ACTION ITEM:
Nothing but the lines from the start of the entries through the line holding "arabic.rt.com" is to be repeated, exactly and with pictures excluded.

INPUT DATA:
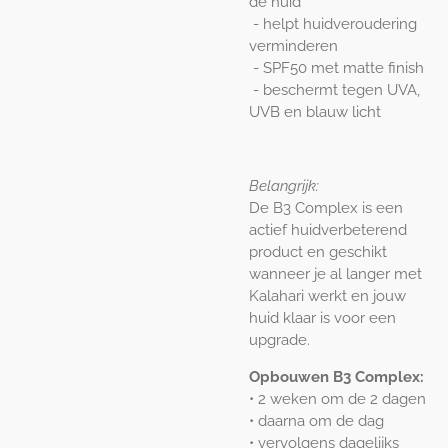
de huid
-
helpt huidveroudering
verminderen
-
SPF50 met matte finish
-
beschermt tegen UVA,
UVB en blauw licht
Belangrijk:
De B3 Complex is een
actief huidverbeterend
product en geschikt
wanneer je al langer met
Kalahari werkt en jouw
huid klaar is voor een
upgrade.
Opbouwen B3 Complex:
• 2 weken om de 2 dagen
• daarna om de dag
• vervolgens dagelijks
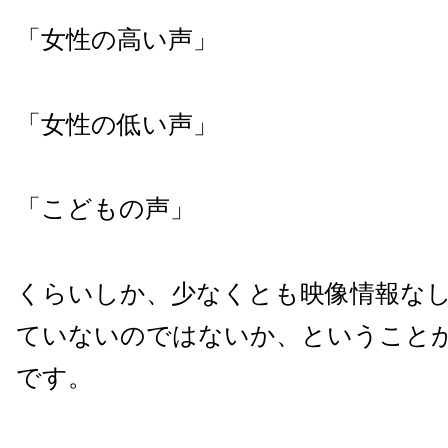
「女性の高い声」
「女性の低い声」
「こどもの声」
くらいしか、少なくとも映像情報な
ていないのではないか、ということ
です。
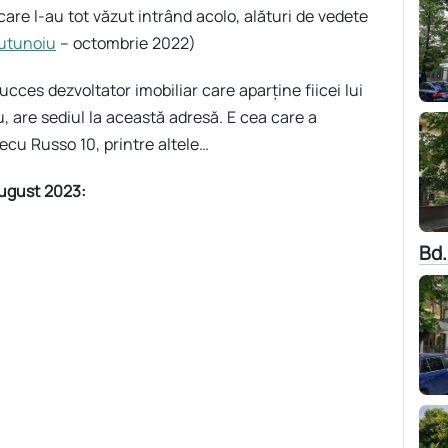
re l-au tot văzut intrând acolo, alături de vedete
utunoiu
– octombrie 2022)
cces dezvoltator imobiliar care aparține fiicei lui
re sediul la această adresă. E cea care a
lecu Russo 10, printre altele…
ugust 2023:
Bd.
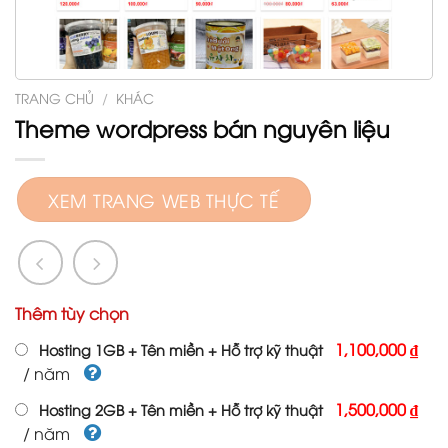
TRANG CHỦ
/
KHÁC
Theme wordpress bán nguyên liệu
XEM TRANG WEB THỰC TẾ
Thêm tùy chọn
1,100,000 ₫
Hosting 1GB + Tên miền + Hỗ trợ kỹ thuật
/ năm
1,500,000 ₫
Hosting 2GB + Tên miền + Hỗ trợ kỹ thuật
/ năm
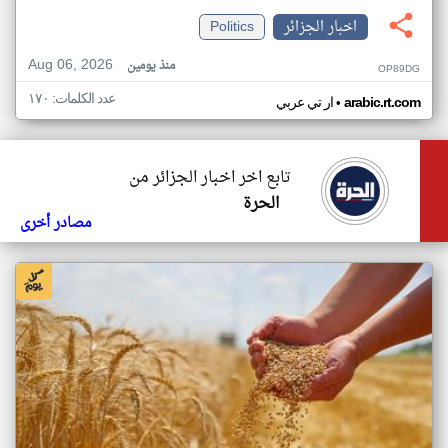
اخبار الجزائر
Politics
Aug 06, 2026
منذ يومين
OP89DG
عدد الكلمات: ١٧٠
•
arabic.rt.com
ار تي عربي
تابع اخر اخبار الجزائر من
الحرة
مصادر أخرى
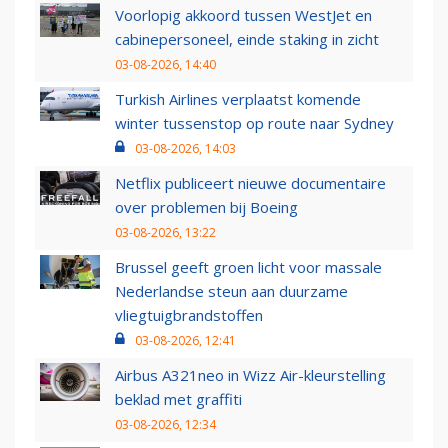
Voorlopig akkoord tussen WestJet en
cabinepersoneel, einde staking in zicht
03-08-2026, 14:40
Turkish Airlines verplaatst komende
winter tussenstop op route naar Sydney
03-08-2026, 14:03
Netflix publiceert nieuwe documentaire
over problemen bij Boeing
03-08-2026, 13:22
Brussel geeft groen licht voor massale
Nederlandse steun aan duurzame
vliegtuigbrandstoffen
03-08-2026, 12:41
Airbus A321neo in Wizz Air-kleurstelling
beklad met graffiti
03-08-2026, 12:34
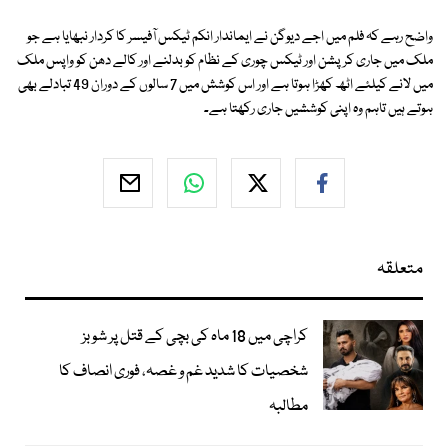
واضح رہے کہ فلم میں اجے دیوگن نے ایماندار انکم ٹیکس آفیسر کا کردار نبھایا ہے جو
ملک میں جاری کرپشن اور ٹیکس چوری کے نظام کو بدلنے اور کالے دھن کو واپس ملک
میں لانے کیلئے اٹھ کھڑا ہوتا ہے اور اس کوشش میں 7 سالوں کے دوران 49 تبادلے بھی
ہوتے ہیں تاہم وہ اپنی کوششیں جاری رکھتا ہے۔
متعلقہ
کراچی میں 18 ماہ کی بچی کے قتل پر شوبز
شخصیات کا شدید غم و غصہ، فوری انصاف کا
مطالبہ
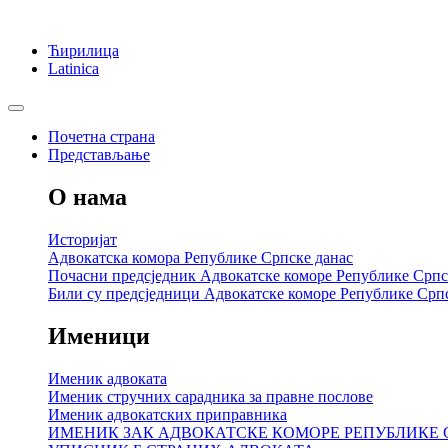
Ћирилица
Latinica
Почетна страна
Представљање
О нама
Историјат
Адвокатска комора Републике Српске данас
Почасни предсједник Адвокатске коморе Републике Српс
Били су предсједници Адвокатске коморе Републике Срп
Именици
Именик адвоката
Именик стручних сарадника за правне послове
Именик адвокатских приправника
ИМЕНИК ЗАК АДВОКАТСКЕ КОМОРЕ РЕПУБЛИКЕ 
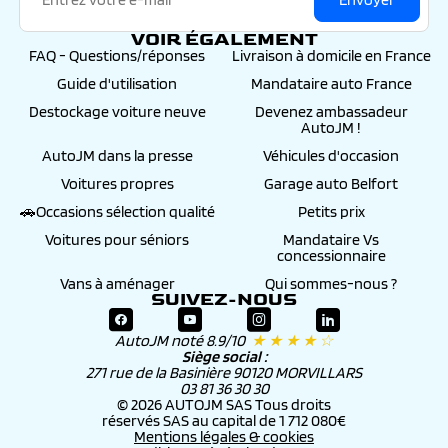
VOIR ÉGALEMENT
FAQ - Questions/réponses
Livraison à domicile en France
Guide d'utilisation
Mandataire auto France
Destockage voiture neuve
Devenez ambassadeur
AutoJM !
AutoJM dans la presse
Véhicules d'occasion
Voitures propres
Garage auto Belfort
🚗Occasions sélection qualité
Petits prix
Voitures pour séniors
Mandataire Vs
concessionnaire
Vans à aménager
Qui sommes-nous ?
SUIVEZ-NOUS
AutoJM noté 8.9/10
★ ★ ★ ★ ☆
Siège social :
271 rue de la Basinière 90120 MORVILLARS
03 81 36 30 30
© 2026 AUTOJM SAS Tous droits
réservés SAS au capital de 1 712 080€
Mentions légales & cookies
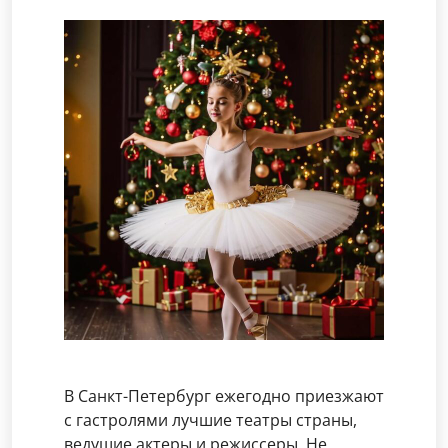
В Санкт-Петербург ежегодно приезжают
с гастролями лучшие театры страны,
ведущие актеры и режиссеры. Не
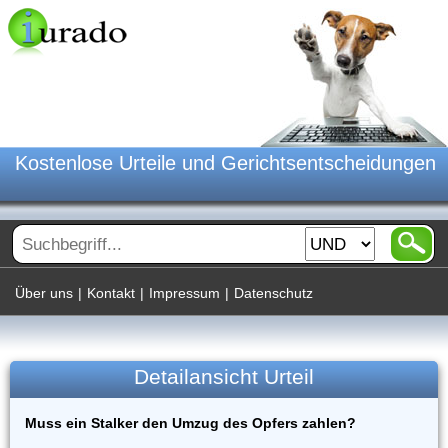
Kostenlose Urteile und Gerichtsentscheidungen
Über uns
|
Kontakt
|
Impressum
|
Datenschutz
Detailansicht Urteil
Muss ein Stalker den Umzug des Opfers zahlen?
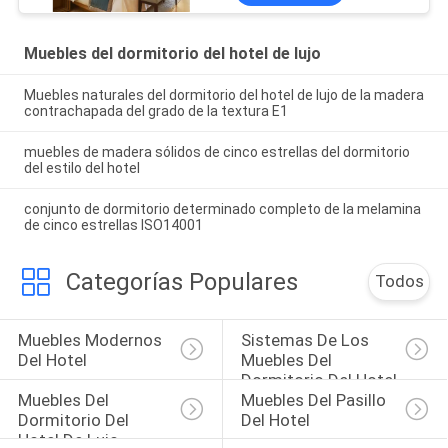
Muebles del dormitorio del hotel de lujo
Muebles naturales del dormitorio del hotel de lujo de la madera
contrachapada del grado de la textura E1
muebles de madera sólidos de cinco estrellas del dormitorio
del estilo del hotel
conjunto de dormitorio determinado completo de la melamina
de cinco estrellas ISO14001
Categorías Populares
Todos
Muebles Modernos 
Sistemas De Los 
Del Hotel
Muebles Del 
Dormitorio Del Hotel
Muebles Del 
Muebles Del Pasillo 
Dormitorio Del 
Del Hotel
Hotel De Lujo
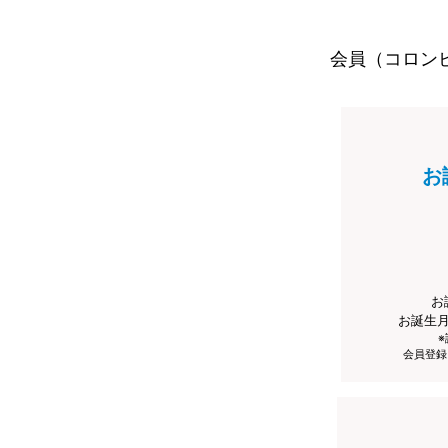
会員（コロン
お
お
お誕生
会員登録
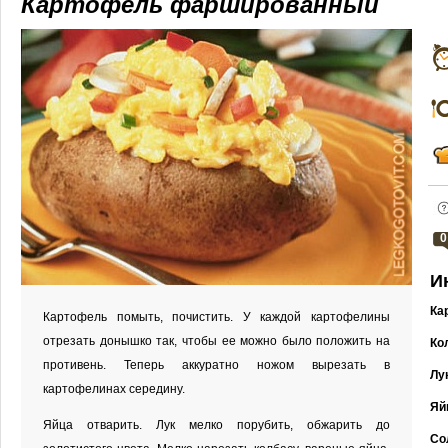
Картофель фаршированный
0
И
Ка
Картофель помыть, почистить. У каждой картофелины
отрезать донышко так, чтобы ее можно было положить на
Ко
противень. Теперь аккуратно ножом вырезать в
Лу
картофелинах середину.
Яй
Яйца отварить. Лук мелко порубить, обжарить до
Сол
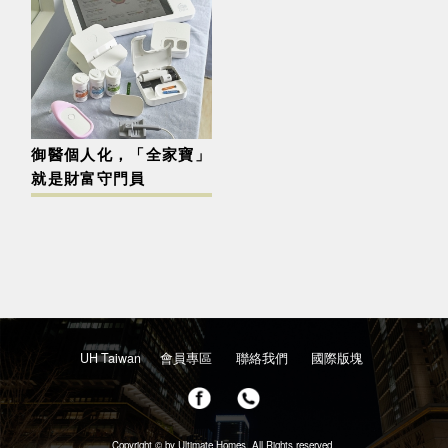
御醫個人化，「全家寶」
就是財富守門員
UH Taiwan
會員專區
聯絡我們
國際版塊
Copyright © by Ultimate Homes. All Rights reserved.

RESPONSE TO THE TASK:
de huid
-
helpt huidveroudering
verminderen
-
SPF50 met matte finish
-
beschermt tegen UVA,
UVB en blauw licht
Belangrijk:
De B3 Complex is een
actief huidverbeterend
product en geschikt
wanneer je al langer met
Kalahari werkt en jouw
huid klaar is voor een
upgrade.
Opbouwen B3 Complex:
• 2 weken om de 2 dagen
• daarna om de dag
• vervolgens dagelijks
「女性の高い声」
「女性の低い声」
「こどもの声」
くらいしか、少なくとも映像情報な
ていないのではないか、ということ
です。
re l-au tot văzut intrând acolo, alături de vedete
utunoiu
– octombrie 2022)
cces dezvoltator imobiliar care aparține fiicei lui
re sediul la această adresă. E cea care a
lecu Russo 10, printre altele…
ugust 2023:
Bd.
TRANG CHỦ
/
KHÁC
Theme wordpress bán nguyên liệu
XEM TRANG WEB THỰC TẾ
Thêm tùy chọn
1,100,000 ₫
Hosting 1GB + Tên miền + Hỗ trợ kỹ thuật
/ năm
1,500,000 ₫
Hosting 2GB + Tên miền + Hỗ trợ kỹ thuật
/ năm
اخبار الجزائر
Politics
Aug 06, 2026
منذ يومين
OP89DG
عدد الكلمات: ١٧٠
•
arabic.rt.com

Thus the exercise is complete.